这个呢就是我们要的解析程序了,关于要爬去什么信息,现在告诉你:

接着我只想打印出来看看我们爬的怎么样,加入:

    self.print_data_out()

然后写我们的打印程序:

    def print_data_out(self):
    '''
    print out the user data
    '''

    print "*"*60
    print '用户名:%s\n' % self.user_name
    print "用户性别:%s\n" % self.user_gender
    print '用户地址:%s\n' % self.user_location
    print "被同意:%s\n" % self.user_be_agreed
    print "被感谢:%s\n" % self.user_be_thanked
    print "被关注:%s\n" % self.user_followers
    print "关注了:%s\n" % self.user_followees
    print "工作:%s/%s" % (self.user_employment,self.user_employment_extra)
    print "教育:%s/%s" % (self.user_education_school,self.user_education_subject)
    print "用户信息:%s" % self.user_info
    print "*"*60

好的,试着用一下,我们就可以得到:

************************************************************
用户名:Mingo鸣哥

用户性别:female

用户地址:香港

被同意:59960

被感谢:14474

被关注:39055

关注了:806

工作:记者/
教育:香港中文大学 (Chinese University of Hong Kong)/新媒体
************************************************************

这个是我们爬取一个香港帅哥的信息,嘻嘻

接着,我们就要想呀,这些数据不能都打印出来啊,我们要的是数据,于是就需要数据库啦(上帝说要有光)

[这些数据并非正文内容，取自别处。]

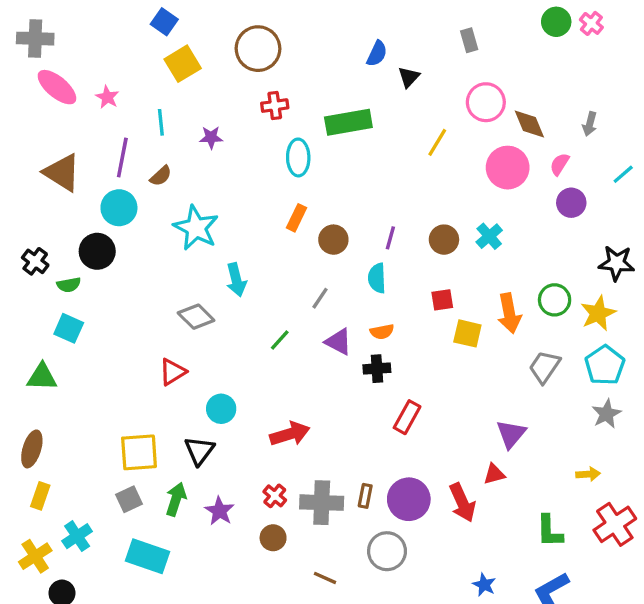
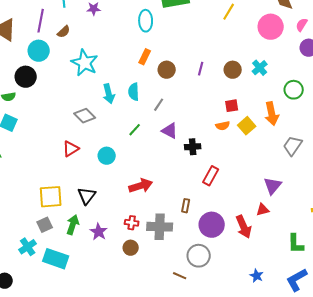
cyan semicircle: (377, 278) -> (134, 92), moved
green circle: (555, 300) -> (294, 90), moved
orange semicircle: (382, 332) -> (223, 126), moved
yellow square: (467, 333) -> (247, 126), turned 36
cyan circle: (221, 409) -> (107, 156), moved
red cross: (275, 496) -> (132, 223), turned -32
brown rectangle: (365, 496) -> (186, 206), moved
cyan cross: (77, 536) -> (28, 247), moved
brown line: (325, 578) -> (180, 276), moved

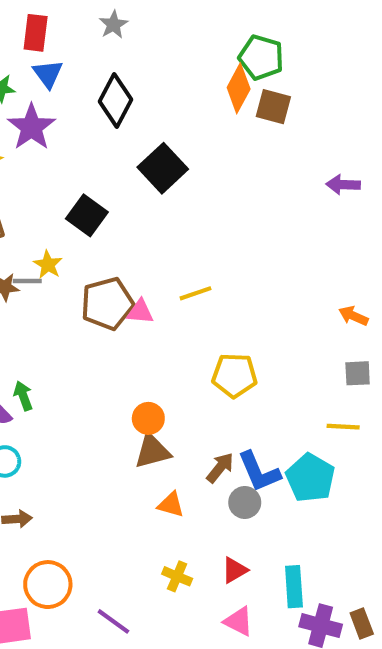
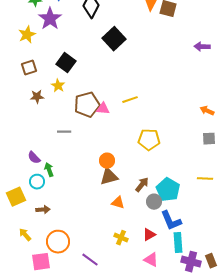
black square: (87, 215) -> (66, 63), moved
gray line: (27, 281) -> (64, 132), moved
green arrow: (23, 396) -> (49, 170), moved
yellow line: (343, 427) -> (205, 179), moved
blue L-shape: (259, 472) -> (171, 221), moved
cyan pentagon: (310, 478) -> (168, 190), moved

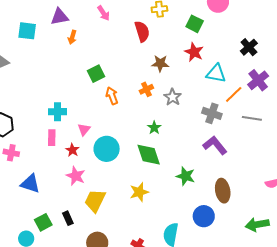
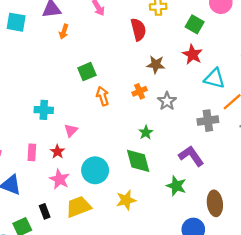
gray cross: (212, 113) -> (208, 121), turned -30
pink rectangle: (52, 138) -> (32, 152), moved
purple L-shape: (215, 145) -> (191, 156), moved
cyan circle: (107, 149) -> (95, 170), moved
yellow trapezoid: (95, 201) -> (78, 207), turned 40
black rectangle: (68, 218) -> (45, 211), moved

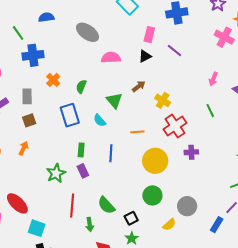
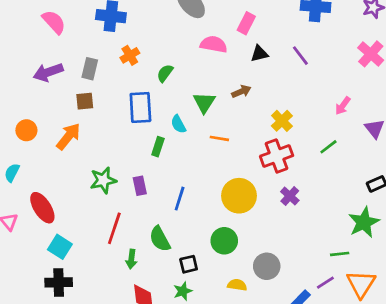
pink rectangle: (149, 35) -> (246, 23), moved
yellow cross: (163, 100) -> (282, 121), moved
green line: (210, 111) -> (328, 147), turned 64
orange line: (137, 132) -> (219, 138), moved
orange arrow: (24, 148) -> (68, 136), size x1.5
green rectangle: (81, 150) -> (158, 147), moved
purple cross: (191, 152) -> (290, 196), turned 32
blue line: (111, 153) -> (180, 199), moved
yellow semicircle: (169, 225) -> (237, 285), turned -144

我们用的数据库是:mongodb,一个no-sql数据库,直接使用mongoengine,因为我有很久的orm历史,所以还是mongoengine好用

安装mongodb:

ubuntu/debian:

sudo apt-get install mongodb

mac:

brew install mongodb

安装mongoengine:

pip install mongoengine

好的,接着就是我们的程序( db.py )了:

程序非常简单,直接把我们刚刚打印的东西写成orm:

# -*- coding: utf-8 -*-
#encoding:utf-8

import sys
reload(sys)
sys.setdefaultencoding("utf-8")

import mongoengine

mongoengine.connect('test_my_zhihu_data')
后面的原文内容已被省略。